Summary: grep -P looks broken wrt pipes
Product: Sisyphus Reporter: at <at>
Component: grepAssignee: placeholder <placeholder>
Status: CLOSED FIXED QA Contact: qa-sisyphus
Severity: normal    
Priority: P2 CC: evg, glebfm, ldv, php-coder, placeholder
Version: unstable   
Hardware: all   
OS: Linux   

Description at@altlinux.org 2007-01-30 00:12:20 MSK
$ rpm -qa --qf '[%{PROVIDES}\n]' |grep -Po '^lib[^/()]+[.]so\b[^/()]*'
outputs lines that match the soname pattern as well as lines that do not match
the pattern; and even empty lines which are not in the input.
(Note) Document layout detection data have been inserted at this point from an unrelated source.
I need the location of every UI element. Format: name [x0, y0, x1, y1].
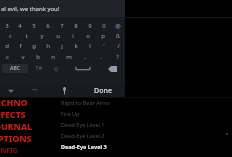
button[interactable]: Emoji: [48, 64, 64, 73]
button[interactable]: TECHNO: [0, 96, 28, 108]
staticText: @: [115, 22, 121, 30]
button[interactable]: OPTIONS: [0, 132, 32, 144]
staticText: ß: [116, 32, 120, 40]
button[interactable]: al evil, we thank you!: [0, 0, 125, 17]
staticText: ?!#: [35, 65, 42, 72]
button[interactable]: Voice input: [53, 84, 75, 97]
button[interactable]: d: [0, 41, 13, 51]
button[interactable]: 4: [13, 21, 27, 31]
button[interactable]: ABC: [2, 64, 28, 73]
button[interactable]: ': [97, 41, 111, 51]
staticText: v: [21, 53, 25, 61]
button[interactable]: g: [27, 41, 41, 51]
button[interactable]: 9: [83, 21, 97, 31]
staticText: 6: [46, 22, 50, 30]
button[interactable]: 0: [97, 21, 111, 31]
button[interactable]: r: [2, 31, 18, 41]
staticText: y: [40, 32, 44, 40]
button[interactable]: ?!#: [28, 64, 48, 73]
button[interactable]: y: [34, 31, 50, 41]
button[interactable]: Dead-Eye Level 3: [61, 143, 141, 150]
button[interactable]: Fire Up: [61, 110, 141, 117]
staticText: 9: [88, 22, 92, 30]
staticText: u: [56, 32, 60, 40]
staticText: 3: [5, 22, 9, 30]
staticText: o: [86, 32, 90, 40]
button[interactable]: @: [111, 21, 125, 31]
staticText: ?: [116, 53, 119, 61]
staticText: f: [19, 42, 22, 50]
button[interactable]: CONFIG: [0, 146, 18, 156]
staticText: k: [74, 42, 78, 50]
button[interactable]: c: [0, 51, 15, 62]
button[interactable]: Backspace: [101, 64, 123, 73]
staticText: j: [61, 42, 63, 50]
button[interactable]: 5: [27, 21, 41, 31]
button[interactable]: Recents: [22, 84, 48, 97]
staticText: •••: [32, 87, 38, 94]
staticText: 4: [18, 22, 22, 30]
button[interactable]: Space: [64, 64, 101, 73]
button[interactable]: 3: [0, 21, 13, 31]
button[interactable]: f: [13, 41, 27, 51]
staticText: Done: [94, 86, 112, 96]
button[interactable]: EFFECTS: [0, 108, 26, 120]
staticText: al evil, we thank you!: [1, 5, 60, 13]
button[interactable]: k: [69, 41, 83, 51]
staticText: l: [89, 42, 91, 50]
staticText: t: [25, 32, 28, 40]
staticText: h: [46, 42, 50, 50]
staticText: ,: [84, 53, 86, 61]
button[interactable]: t: [18, 31, 34, 41]
button[interactable]: Dead-Eye Level 2: [61, 132, 141, 139]
button[interactable]: m: [61, 51, 77, 62]
staticText: d: [5, 42, 9, 50]
button[interactable]: /: [111, 41, 125, 51]
button[interactable]: j: [55, 41, 69, 51]
button[interactable]: u: [50, 31, 65, 41]
button[interactable]: v: [15, 51, 30, 62]
button[interactable]: .: [93, 51, 109, 62]
button[interactable]: h: [41, 41, 55, 51]
staticText: 5: [32, 22, 36, 30]
button[interactable]: Done: [81, 84, 125, 97]
button[interactable]: Right to Bear Arms: [61, 99, 141, 106]
staticText: 0: [102, 22, 106, 30]
staticText: p: [101, 32, 105, 40]
button[interactable]: ,: [77, 51, 93, 62]
button[interactable]: b: [30, 51, 45, 62]
staticText: ABC: [10, 65, 20, 72]
staticText: i: [72, 32, 74, 40]
staticText: n: [51, 53, 55, 61]
staticText: b: [36, 53, 40, 61]
staticText: ☺: [53, 66, 59, 72]
button[interactable]: 6: [41, 21, 55, 31]
button[interactable]: i: [65, 31, 80, 41]
staticText: g: [32, 42, 36, 50]
staticText: c: [6, 53, 9, 61]
button[interactable]: ?: [109, 51, 125, 62]
button[interactable]: ß: [110, 31, 125, 41]
button[interactable]: n: [45, 51, 61, 62]
button[interactable]: p: [95, 31, 110, 41]
button[interactable]: 7: [55, 21, 69, 31]
button[interactable]: JOURNAL: [0, 120, 33, 132]
staticText: r: [9, 32, 12, 40]
button[interactable]: l: [83, 41, 97, 51]
staticText: m: [66, 53, 72, 61]
staticText: /: [117, 42, 120, 50]
staticText: ': [103, 42, 105, 50]
button[interactable]: o: [80, 31, 95, 41]
staticText: .: [100, 53, 102, 61]
button[interactable]: 8: [69, 21, 83, 31]
staticText: 8: [74, 22, 78, 30]
button[interactable]: Dead-Eye Level 1: [61, 121, 141, 128]
button[interactable]: Hide keyboard: [0, 84, 22, 97]
staticText: 7: [60, 22, 64, 30]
http://lists.altlinux.org/pipermail/devel/2007-January/041110.html
Comment 1 Dmitry V. Levin 2007-04-15 00:54:47 MSD
grep -P is also utterly broken, besides of -o option:

$ for i in `seq 1 999`; do rpm -qa --qf '[%{PROVIDES}\n]' |grep -P
'^lib[^/()]+\.so' |grep -vc ^lib; done |sort |uniq -c |sort -n
      3 2
     62 3
    934 1

Thats is, looks like grep -P returns semi-random wrong results.
Comment 2 Dmitry V. Levin 2007-09-19 05:09:57 MSD
Something odd happens with pipes: replacing
rpmquery -a --qf '[%{PROVIDES}\n]'
with
cat file
makes grep -Po happy.
Comment 3 Dmitry V. Levin 2010-09-20 21:46:52 MSD
In grep-2.6.3-alt1 the bug is already fixed.